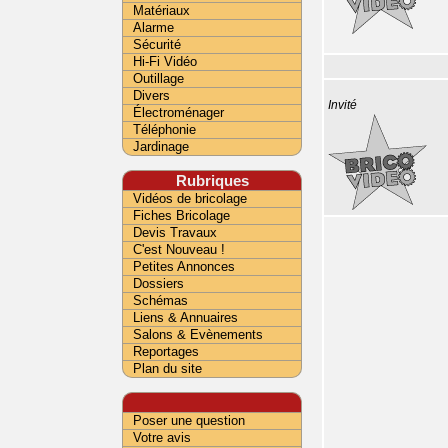
Matériaux
Alarme
Sécurité
Hi-Fi Vidéo
Outillage
Divers
Invité
Électroménager
Téléphonie
Jardinage
Rubriques
Vidéos de bricolage
Fiches Bricolage
Devis Travaux
C'est Nouveau !
Petites Annonces
Dossiers
Schémas
Liens & Annuaires
Salons & Evènements
Reportages
Plan du site
Poser une question
Votre avis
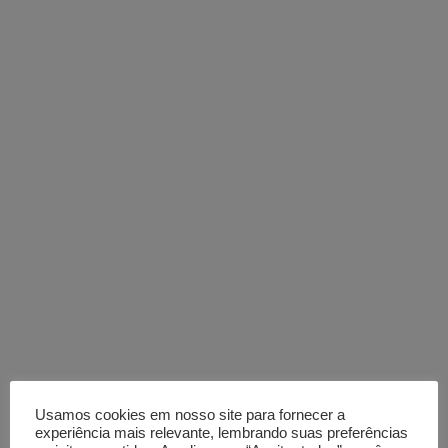
Usamos cookies em nosso site para fornecer a
experiência mais relevante, lembrando suas preferências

--- Exercise goal ---
Your answer must be exactly the lines from the one with "Vidéos de bricolage" through the last line of the entries, both included, with no pictures; please add nothing else.

--- Your solution ---
Vidéos de bricolage
Fiches Bricolage
Devis Travaux
C'est Nouveau !
Petites Annonces
Dossiers
Schémas
Liens & Annuaires
Salons & Evènements
Reportages
Plan du site
Poser une question
Votre avis
Usamos cookies em nosso site para fornecer a
experiência mais relevante, lembrando suas preferências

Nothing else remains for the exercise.